Während Tante Laura sich kalt verneigte, hob der Doktor an: Sie kommen von oben herunter? Bringen Sie Neues? Ist wahr, was Ihre Reisegefährten von Kandern und Gagern erzählen?

So viel ich weiß, ist Alles so, wie Sie sagen; antwortete Alfred ganz ruhig: ich bin recht zufrieden, daß es also gekommen, denn ich habe just Italien verlassen; wo ich als Deutscher zumal nicht mehr bleiben konnte. An der vaterländischen Gränze jedoch angelangt, in der Hoffnung, mich auszuruhen von den Revolutionsstrapazen, mußt' ich hören, daß auch bei Uns das Volk in Gährung, Gegenwart und Zukunft in Gefahr ...! Beinahe wäre ich durch Frankreich nach Deutschland gereist, doch wollt' ich heut und just nur heute hier eintreffen. Darum hab' ich gewagt, mich [17] in den Rachen des Löwen zu begeben. Gottlob, 's ging noch besser, als ich gedacht. Die Rheinstraße ist überall von Truppen besetzt, die Freischaaren streifen im Gebirge, fliehen nach der Schweiz. So bin ich heil und wohl hier angelangt, und bin nur in Verlegenheit, ob ich den Sekretär Friedrich Wahlinger noch in Freiburg vorfinde, und wo ich denselben aufzusuchen hätte?

Ich kann Ihnen da glücklicherweise vollkommene Auskunft geben; sprach der Doktor sehr liebenswürdig: Der Herr Sekretär befinden sich allerdings noch in loco, und wenn Sie sich die Mühe geben wollen, mit uns zu gehen, so sehen Sie Ihren Freund noch in dieser Viertelstunde. (Auf die Uhr sehend.) Es ist just die Zeit, da sich Herr Sekretär bei Kaufmann – oder besser – Privatier Hinterbein einzufinden pflegt, um sein Parthiechen zu machen! ...

Die Aussicht, alsogleich bei Hinterbein heimisch zu werden, lächelte dem kühlen Alfred; dennoch versuchte er eine halbe Weigerung ... nicht belästigen, nicht Mühe machen wollend – und was der Ausflüchte mehr, an die man in gebildeter Gesellschaft schon längst nicht mehr glaubt, die man jedoch immer wieder vorbringt ... die man sogar vom anständigen Mann erwartet ...

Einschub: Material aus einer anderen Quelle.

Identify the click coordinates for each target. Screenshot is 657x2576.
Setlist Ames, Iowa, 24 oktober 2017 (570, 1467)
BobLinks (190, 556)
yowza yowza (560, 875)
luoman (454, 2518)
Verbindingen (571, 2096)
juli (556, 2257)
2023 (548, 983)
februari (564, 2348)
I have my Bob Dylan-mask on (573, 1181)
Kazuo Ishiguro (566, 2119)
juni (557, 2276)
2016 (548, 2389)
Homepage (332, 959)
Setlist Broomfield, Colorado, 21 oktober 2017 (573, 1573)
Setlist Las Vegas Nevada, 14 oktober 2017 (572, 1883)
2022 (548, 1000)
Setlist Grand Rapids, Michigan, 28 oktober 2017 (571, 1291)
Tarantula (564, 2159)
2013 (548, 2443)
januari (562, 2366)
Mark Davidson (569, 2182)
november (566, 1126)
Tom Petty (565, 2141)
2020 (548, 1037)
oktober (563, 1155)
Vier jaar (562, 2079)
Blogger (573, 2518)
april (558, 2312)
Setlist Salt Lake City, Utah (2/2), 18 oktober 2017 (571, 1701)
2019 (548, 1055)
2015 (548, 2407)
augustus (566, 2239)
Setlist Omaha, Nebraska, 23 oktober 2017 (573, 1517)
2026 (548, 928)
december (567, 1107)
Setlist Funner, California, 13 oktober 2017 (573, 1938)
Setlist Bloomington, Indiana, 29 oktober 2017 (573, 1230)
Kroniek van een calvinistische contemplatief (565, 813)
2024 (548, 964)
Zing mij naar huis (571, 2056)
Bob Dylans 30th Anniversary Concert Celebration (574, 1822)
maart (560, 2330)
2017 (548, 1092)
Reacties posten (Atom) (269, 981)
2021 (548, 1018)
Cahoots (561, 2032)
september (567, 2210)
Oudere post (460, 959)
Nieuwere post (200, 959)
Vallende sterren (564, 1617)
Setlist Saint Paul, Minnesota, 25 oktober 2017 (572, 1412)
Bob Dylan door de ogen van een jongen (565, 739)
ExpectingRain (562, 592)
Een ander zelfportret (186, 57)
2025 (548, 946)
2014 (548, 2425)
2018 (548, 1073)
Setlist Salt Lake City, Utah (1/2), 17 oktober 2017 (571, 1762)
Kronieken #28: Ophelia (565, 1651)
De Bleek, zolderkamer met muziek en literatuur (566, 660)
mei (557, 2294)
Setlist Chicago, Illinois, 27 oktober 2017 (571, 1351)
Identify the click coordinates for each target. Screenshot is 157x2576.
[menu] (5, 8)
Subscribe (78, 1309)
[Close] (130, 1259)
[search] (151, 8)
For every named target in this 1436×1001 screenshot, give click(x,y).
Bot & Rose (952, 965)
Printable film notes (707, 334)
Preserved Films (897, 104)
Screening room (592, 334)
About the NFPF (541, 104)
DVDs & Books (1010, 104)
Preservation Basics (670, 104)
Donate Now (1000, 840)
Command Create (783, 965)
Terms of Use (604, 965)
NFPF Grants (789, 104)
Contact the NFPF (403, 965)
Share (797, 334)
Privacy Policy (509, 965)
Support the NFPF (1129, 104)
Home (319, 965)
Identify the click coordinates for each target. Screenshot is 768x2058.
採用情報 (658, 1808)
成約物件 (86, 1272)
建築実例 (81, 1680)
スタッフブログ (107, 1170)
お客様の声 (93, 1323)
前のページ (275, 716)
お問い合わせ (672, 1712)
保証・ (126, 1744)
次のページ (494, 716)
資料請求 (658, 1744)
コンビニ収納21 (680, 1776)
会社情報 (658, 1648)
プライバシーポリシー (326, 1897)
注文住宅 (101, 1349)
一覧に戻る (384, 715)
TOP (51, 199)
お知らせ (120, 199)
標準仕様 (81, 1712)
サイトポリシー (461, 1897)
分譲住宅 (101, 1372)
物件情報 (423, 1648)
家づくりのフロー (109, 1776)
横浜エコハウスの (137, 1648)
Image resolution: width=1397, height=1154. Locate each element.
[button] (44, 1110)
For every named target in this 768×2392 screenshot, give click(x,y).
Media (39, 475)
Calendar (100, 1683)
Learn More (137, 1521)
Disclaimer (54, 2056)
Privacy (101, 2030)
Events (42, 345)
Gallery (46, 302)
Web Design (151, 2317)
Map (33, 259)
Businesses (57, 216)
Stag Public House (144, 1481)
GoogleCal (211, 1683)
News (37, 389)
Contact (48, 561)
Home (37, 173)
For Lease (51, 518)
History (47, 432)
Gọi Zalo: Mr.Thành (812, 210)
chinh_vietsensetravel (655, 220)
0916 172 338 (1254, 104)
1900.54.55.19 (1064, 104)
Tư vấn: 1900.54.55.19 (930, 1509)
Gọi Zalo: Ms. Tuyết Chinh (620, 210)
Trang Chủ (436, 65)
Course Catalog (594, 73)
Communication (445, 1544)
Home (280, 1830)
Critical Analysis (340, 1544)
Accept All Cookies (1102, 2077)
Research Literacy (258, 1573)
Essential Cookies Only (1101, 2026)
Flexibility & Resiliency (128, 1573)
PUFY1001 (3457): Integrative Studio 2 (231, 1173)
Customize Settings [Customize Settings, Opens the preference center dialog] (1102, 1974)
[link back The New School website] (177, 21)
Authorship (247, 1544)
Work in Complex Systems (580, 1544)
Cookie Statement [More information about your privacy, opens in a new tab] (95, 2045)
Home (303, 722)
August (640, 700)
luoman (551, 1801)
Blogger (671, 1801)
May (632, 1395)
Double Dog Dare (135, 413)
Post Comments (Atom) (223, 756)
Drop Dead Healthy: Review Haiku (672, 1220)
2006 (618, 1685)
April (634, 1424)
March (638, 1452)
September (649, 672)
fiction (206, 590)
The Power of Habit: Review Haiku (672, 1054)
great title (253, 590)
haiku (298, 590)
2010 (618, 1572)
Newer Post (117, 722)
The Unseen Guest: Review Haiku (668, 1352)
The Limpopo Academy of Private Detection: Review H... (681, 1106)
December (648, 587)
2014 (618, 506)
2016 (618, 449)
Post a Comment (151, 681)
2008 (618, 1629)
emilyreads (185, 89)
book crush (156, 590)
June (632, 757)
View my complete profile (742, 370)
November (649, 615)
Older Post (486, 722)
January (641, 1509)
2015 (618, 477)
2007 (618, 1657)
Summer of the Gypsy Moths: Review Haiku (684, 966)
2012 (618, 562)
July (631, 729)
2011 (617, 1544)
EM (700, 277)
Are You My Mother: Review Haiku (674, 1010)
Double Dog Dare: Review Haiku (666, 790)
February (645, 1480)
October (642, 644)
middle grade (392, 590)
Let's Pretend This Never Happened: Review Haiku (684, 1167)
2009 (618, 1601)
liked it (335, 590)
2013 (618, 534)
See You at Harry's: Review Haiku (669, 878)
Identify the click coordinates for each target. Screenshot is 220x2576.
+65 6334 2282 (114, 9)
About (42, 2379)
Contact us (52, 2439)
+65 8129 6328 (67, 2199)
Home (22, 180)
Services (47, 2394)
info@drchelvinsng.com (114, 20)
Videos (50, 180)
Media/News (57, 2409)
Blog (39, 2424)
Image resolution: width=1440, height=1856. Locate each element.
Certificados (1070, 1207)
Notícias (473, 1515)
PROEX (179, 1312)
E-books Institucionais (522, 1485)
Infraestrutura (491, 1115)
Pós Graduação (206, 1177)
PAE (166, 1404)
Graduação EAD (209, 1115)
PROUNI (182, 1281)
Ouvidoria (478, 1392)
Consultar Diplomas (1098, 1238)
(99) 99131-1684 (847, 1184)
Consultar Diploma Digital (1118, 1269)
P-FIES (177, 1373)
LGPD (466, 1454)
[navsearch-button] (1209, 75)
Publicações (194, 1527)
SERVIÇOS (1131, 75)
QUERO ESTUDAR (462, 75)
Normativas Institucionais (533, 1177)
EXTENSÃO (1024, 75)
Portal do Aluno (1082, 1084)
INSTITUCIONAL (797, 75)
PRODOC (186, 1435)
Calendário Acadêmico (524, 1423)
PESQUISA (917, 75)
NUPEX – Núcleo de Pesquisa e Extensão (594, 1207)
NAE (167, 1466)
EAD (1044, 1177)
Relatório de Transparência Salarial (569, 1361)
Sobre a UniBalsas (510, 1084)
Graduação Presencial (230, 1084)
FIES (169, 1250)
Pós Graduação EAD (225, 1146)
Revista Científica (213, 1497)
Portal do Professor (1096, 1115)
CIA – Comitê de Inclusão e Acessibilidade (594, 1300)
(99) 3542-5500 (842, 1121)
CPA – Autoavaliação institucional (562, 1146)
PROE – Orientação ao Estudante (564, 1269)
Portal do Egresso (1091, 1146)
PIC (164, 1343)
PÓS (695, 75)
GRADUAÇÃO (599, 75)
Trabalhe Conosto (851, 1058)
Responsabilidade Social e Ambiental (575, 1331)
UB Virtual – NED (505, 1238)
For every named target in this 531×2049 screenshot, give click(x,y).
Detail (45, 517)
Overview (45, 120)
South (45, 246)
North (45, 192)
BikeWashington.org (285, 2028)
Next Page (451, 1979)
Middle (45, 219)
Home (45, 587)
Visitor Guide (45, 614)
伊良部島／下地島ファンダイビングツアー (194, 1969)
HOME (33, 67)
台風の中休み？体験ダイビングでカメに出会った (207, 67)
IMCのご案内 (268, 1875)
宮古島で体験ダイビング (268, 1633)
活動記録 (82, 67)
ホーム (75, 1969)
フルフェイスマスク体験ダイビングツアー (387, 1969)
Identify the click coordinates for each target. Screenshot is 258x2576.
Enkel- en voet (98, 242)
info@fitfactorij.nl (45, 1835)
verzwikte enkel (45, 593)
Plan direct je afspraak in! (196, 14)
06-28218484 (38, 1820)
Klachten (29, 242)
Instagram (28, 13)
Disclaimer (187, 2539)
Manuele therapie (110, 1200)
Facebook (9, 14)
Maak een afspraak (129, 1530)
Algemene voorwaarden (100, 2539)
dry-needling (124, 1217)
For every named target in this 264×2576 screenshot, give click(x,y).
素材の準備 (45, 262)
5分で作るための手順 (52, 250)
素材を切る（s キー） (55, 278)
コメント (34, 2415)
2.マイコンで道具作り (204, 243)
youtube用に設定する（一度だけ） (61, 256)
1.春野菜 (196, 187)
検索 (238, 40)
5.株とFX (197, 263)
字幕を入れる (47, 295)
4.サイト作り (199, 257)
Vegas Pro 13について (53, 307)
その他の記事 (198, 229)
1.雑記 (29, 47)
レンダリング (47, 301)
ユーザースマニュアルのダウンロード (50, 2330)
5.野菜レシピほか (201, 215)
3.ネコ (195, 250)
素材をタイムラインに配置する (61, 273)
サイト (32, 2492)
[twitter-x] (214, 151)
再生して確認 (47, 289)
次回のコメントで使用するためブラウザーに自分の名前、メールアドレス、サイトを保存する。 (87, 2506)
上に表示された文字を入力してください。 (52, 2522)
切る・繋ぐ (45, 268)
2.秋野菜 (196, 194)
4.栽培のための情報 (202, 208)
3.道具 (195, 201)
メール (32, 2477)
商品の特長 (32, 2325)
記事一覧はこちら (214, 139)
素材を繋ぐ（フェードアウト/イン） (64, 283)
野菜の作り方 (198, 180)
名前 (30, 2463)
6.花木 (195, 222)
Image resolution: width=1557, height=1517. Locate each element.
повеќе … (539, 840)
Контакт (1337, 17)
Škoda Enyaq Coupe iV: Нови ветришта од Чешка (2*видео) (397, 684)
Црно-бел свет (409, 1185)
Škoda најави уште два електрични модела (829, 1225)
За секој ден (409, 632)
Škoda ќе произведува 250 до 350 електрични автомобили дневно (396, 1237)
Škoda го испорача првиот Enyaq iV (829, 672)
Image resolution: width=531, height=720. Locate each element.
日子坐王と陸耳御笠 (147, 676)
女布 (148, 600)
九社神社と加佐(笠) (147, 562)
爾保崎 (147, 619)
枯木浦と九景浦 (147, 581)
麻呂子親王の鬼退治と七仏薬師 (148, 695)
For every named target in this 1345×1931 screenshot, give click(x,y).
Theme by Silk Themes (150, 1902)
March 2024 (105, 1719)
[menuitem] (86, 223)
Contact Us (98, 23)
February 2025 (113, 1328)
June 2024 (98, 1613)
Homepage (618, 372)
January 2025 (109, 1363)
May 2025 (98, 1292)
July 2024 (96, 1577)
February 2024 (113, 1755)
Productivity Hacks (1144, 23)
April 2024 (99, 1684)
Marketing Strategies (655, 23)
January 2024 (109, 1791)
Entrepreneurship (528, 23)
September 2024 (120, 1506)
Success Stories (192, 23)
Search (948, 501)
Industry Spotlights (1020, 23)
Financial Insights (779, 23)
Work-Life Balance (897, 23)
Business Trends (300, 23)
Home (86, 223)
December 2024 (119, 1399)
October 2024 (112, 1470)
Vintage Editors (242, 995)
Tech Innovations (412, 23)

Doktor Faust war aber in diesem Punkte nicht der Mann der übertriebenen Förmlichkeit. Darum nahm er flugs Alfreds Arm unter den seinigen, und sagte gutmüthig grob: Ach was da! Lassen Sie die Faxen, liebster Zuhörer und Studente mein. Meinem zukünftigen Schwager wird Ihr Besuch sehr lieb, Ihre Bekanntschaft sehr werth seyn, und dankbar wird er die Neuigkeiten aufnehmen, die Sie ihm aus dem Oberlande mittheilen wollen. –

[18] Wohlan denn; – weil Sie darauf bestehen ...? Mit diesen Worten ergab sich Alfred in sein Loos, musterte mit einem Blick seinen Anzug, der, wie immer, gentil und untadelhaft, schickte seinen Koffer mit dem Bedienten nach dem »Engel«, und wandelte seine Straße dahin in Begleit des Fräuleins Laura und ihres Doktors, der lustig deklamirte:

Stürzen wir uns in das Rauschen der Zeit,
In's Rollen der Begebenheit:
Da mag denn Schmerz und Genuß,
Gelingen und Verdruß,
Mit einander wechseln, wie es kann:
Nur rastlos bethätigt sich der Mann.